> YOUR ASSIGNMENT
If a line in the entries contains the string "Президент", include that line in your answer.
[DATA PROVIDED]
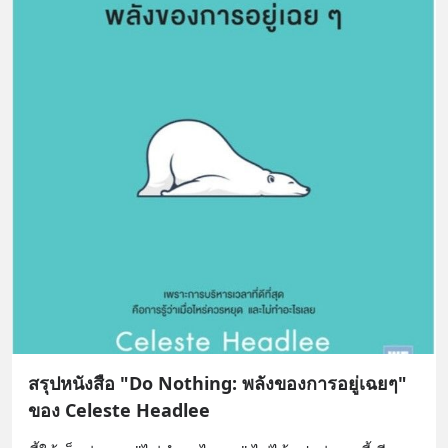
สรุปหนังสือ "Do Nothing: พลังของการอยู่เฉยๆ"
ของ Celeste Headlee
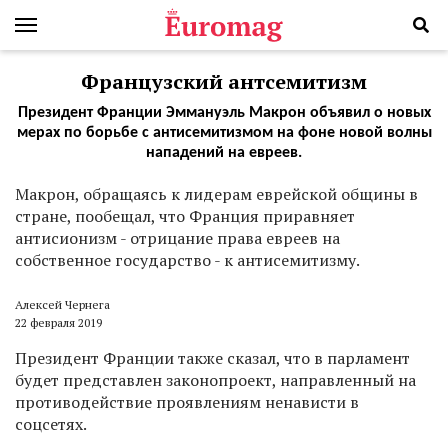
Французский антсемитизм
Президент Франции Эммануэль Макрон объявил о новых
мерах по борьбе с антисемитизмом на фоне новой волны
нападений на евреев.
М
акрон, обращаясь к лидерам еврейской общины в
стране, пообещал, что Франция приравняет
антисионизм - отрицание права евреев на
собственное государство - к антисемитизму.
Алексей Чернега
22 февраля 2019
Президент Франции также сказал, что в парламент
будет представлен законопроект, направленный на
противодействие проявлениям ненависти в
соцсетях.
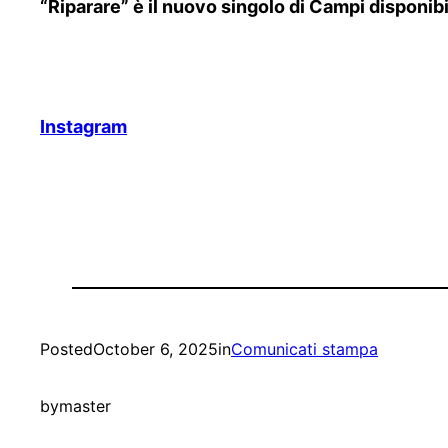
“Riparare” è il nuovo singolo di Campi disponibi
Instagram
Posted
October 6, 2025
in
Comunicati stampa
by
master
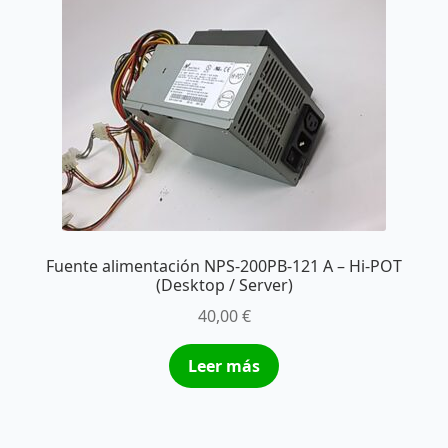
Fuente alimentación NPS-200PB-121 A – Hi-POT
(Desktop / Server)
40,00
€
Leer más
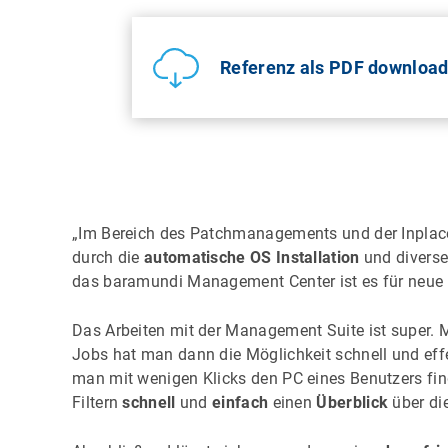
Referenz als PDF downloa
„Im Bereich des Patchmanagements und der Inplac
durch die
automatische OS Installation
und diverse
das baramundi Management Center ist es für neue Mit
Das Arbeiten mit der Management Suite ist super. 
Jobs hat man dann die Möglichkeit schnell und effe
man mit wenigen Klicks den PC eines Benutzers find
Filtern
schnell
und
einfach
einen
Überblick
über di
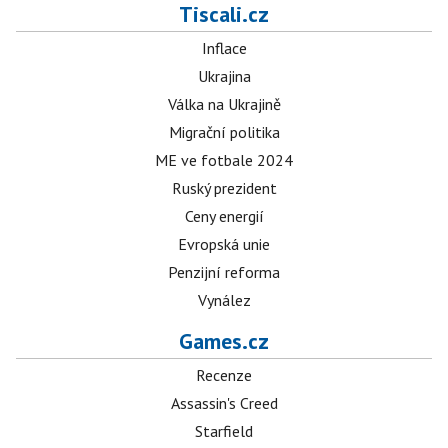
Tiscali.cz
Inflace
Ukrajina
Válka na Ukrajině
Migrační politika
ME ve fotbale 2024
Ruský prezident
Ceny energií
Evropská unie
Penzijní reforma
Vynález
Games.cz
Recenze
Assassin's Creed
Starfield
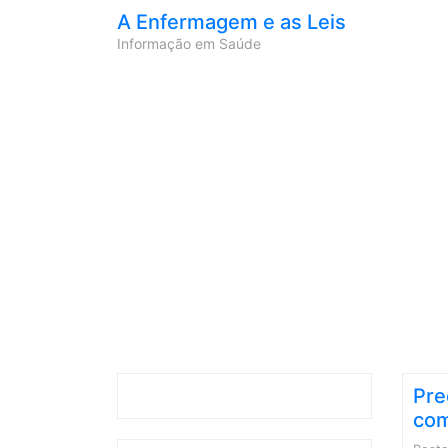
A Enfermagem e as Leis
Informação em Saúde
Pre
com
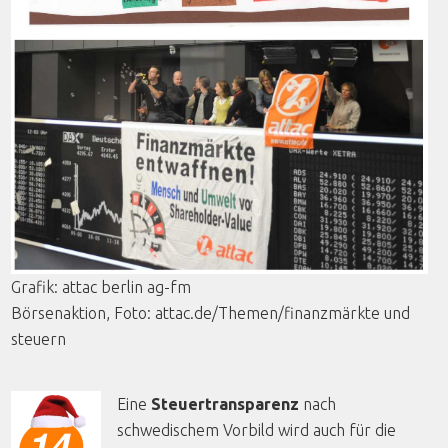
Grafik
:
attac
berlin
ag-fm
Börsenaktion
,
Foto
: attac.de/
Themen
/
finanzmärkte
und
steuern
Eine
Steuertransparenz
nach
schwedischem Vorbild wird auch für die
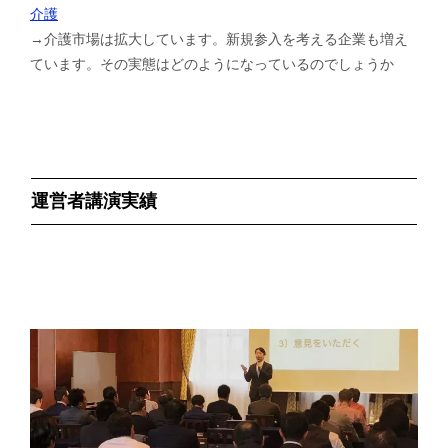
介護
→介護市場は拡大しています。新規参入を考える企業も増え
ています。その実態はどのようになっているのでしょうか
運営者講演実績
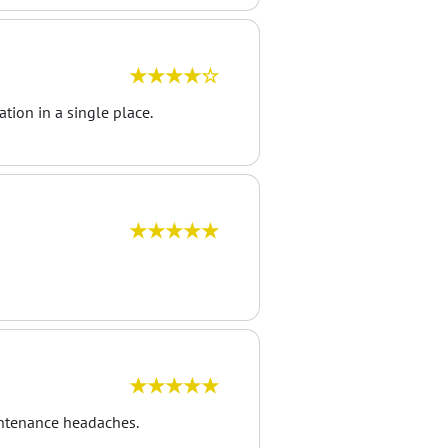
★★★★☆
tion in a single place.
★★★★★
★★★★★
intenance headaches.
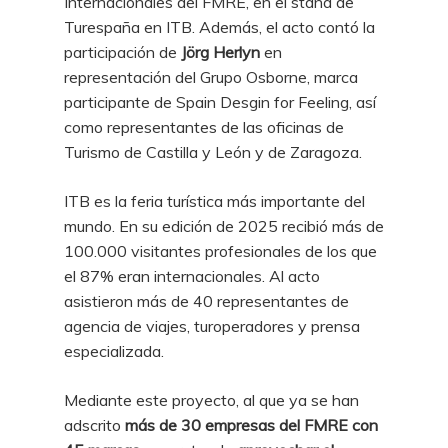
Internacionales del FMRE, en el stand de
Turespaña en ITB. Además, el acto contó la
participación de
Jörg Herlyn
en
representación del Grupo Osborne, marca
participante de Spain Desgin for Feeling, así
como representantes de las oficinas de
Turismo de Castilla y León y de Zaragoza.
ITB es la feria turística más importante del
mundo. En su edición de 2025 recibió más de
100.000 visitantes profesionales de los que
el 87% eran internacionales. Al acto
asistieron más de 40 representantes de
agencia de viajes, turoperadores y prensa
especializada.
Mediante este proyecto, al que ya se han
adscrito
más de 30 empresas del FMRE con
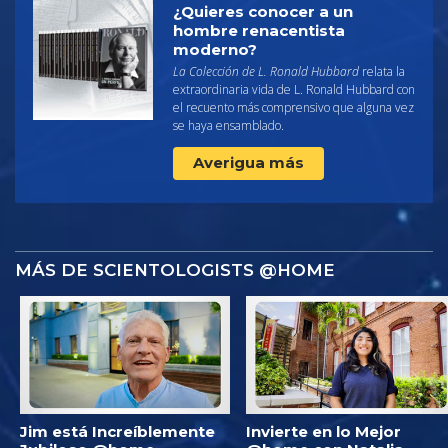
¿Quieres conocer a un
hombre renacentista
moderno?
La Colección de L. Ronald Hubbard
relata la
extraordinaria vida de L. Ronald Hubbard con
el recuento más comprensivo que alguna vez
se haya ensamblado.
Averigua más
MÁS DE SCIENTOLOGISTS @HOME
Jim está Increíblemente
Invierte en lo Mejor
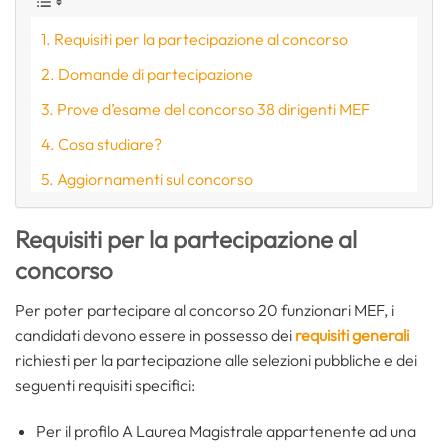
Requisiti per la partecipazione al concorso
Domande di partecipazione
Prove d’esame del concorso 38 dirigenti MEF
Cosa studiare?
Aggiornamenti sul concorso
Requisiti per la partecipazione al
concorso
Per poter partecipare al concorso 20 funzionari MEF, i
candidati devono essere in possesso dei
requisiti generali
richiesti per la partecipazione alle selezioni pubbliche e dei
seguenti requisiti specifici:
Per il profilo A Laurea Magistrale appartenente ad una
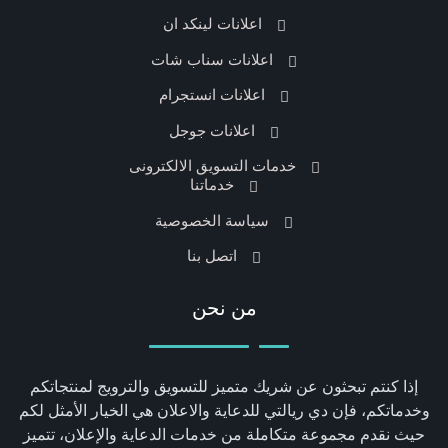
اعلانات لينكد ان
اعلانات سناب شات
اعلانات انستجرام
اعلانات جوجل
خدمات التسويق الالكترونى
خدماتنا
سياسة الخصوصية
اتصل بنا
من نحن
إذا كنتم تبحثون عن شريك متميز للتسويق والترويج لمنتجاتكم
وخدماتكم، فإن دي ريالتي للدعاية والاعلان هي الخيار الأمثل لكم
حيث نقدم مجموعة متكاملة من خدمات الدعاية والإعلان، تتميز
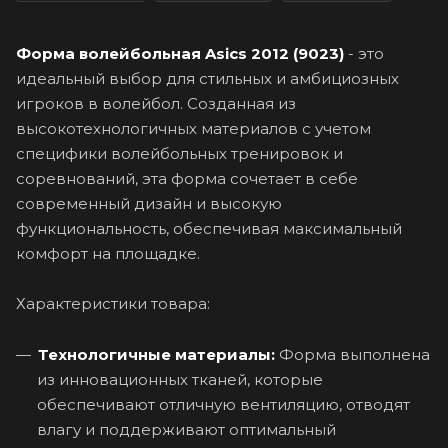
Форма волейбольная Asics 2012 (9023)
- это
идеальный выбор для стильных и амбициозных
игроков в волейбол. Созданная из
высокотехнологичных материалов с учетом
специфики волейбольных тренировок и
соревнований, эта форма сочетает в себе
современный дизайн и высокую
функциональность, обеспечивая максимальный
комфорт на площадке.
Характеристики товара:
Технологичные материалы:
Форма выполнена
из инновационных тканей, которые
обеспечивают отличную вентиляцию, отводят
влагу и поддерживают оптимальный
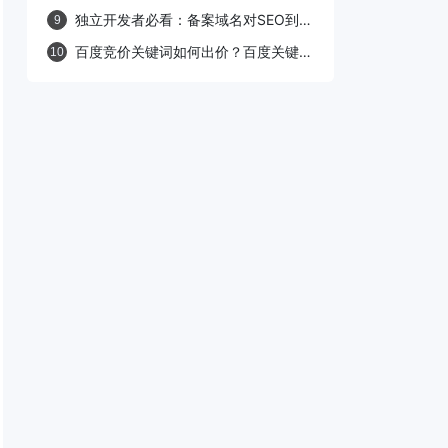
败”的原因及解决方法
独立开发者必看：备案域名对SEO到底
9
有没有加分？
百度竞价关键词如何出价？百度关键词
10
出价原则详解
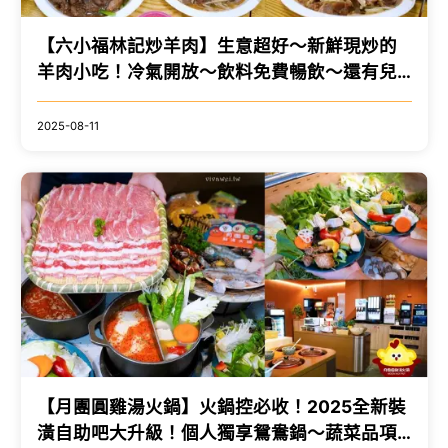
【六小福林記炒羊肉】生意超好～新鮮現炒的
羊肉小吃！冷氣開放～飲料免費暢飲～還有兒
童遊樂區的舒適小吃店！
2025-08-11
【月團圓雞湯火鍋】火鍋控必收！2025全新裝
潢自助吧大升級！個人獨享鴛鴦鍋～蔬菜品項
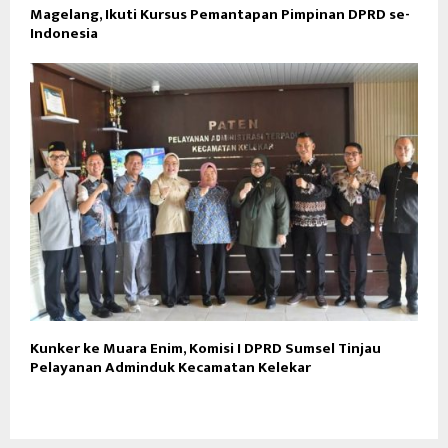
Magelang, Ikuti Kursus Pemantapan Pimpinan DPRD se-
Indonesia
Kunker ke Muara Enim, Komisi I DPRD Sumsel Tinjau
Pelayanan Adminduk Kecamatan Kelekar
[/DATA PROVIDED]
> RESPONSE BOX
Президент Франции Эммануэль Макрон объявил о новых
Президент Франции также сказал, что в парламент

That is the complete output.